The Longevity Exercise Physiology Team in Drummoyne,EdgecliffMarrickville,Bella Vista, Randwick, Lindfield and Balmain discuss the importance of sun safety during outdoor exercise sessions.

One thing everyone who exercises on a regular basis has in common is that they value their health and overall wellbeing.  With summer just around the corner, I’m sure a lot of us will make the most of the weather and find ourselves exercising outdoors more and more.
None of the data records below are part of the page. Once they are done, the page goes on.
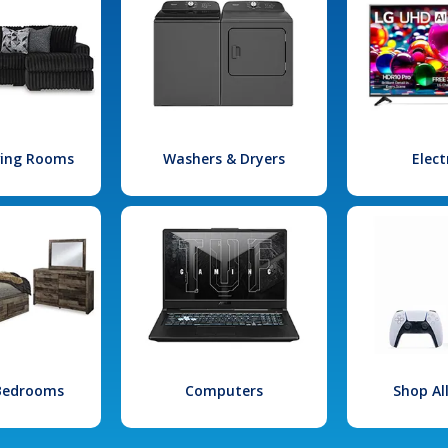
iving Rooms
Washers & Dryers
Elect
 Bedrooms
Computers
Shop Al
So, the last thing we want to be doing when we are trying to prioritise our health is to put ourselves at risk of developing skin cancer. If COVID- 19 has taught us anything, it’s that health must come first. It is essential to keep this in mind as we move into the warmer months and make a conscious effort to be sun safe.
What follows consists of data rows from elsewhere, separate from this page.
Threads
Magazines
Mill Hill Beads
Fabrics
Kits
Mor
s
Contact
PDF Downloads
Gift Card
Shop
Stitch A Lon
Our Exercise Physiologist Georgia had a recent melanoma scare earlier in the year. Georgia has learned a lot about skin cancer since her diagnosis and feels strongly about sharing her story to raise awareness and provide ideas of how to minimise our risk.

Georgia was visiting her family back on the central coast when her father, a skin cancer doctor, noticed a mole on the bottom of her foot. After a closer examination, Georgia had an excisional biopsy to remove the mole.

The biopsy resulted in a diagnosis of melanoma. Fortunately for Georgia, it was very early, meaning it hadn’t spread beyond the skin.  However, Georgia knows that if it was not for early detection, she may not have been so lucky. The only further treatment she needed was a wide excision, a surgical procedure to ensure a safe margin to reduce the risk of the mole coming back.

Melanoma is a type of skin cancer which usually occurs to parts of the body that have been over exposed to the sun. In 2019, melanoma was the third most diagnosed Cancer in Australia, and we have the highest incidence of melanoma in the world. Melanoma does not discriminate against age; Georgia was just 24 when she was diagnosed with her melanoma. In 2019, melanoma was the second most diagnosed cancer for individuals aged between 24-49.

There are some risk factors that we cannot change, including family history in a first degree relative, fair skin, having a large number of moles and interestingly, where we lived for the first 10 years of our life (i.e. growing up in a country with high UV index such as Australia.) There are, however, several things that we can control to reduce our risk. Try to minimise sunburn by wearing sunscreen, a hat and glasses and never use solariums. We also need to consider the time of day we are going outside to exercise. Try to avoid being outside for extended periods of time between 10am-4pm as this is when the UV index is highest.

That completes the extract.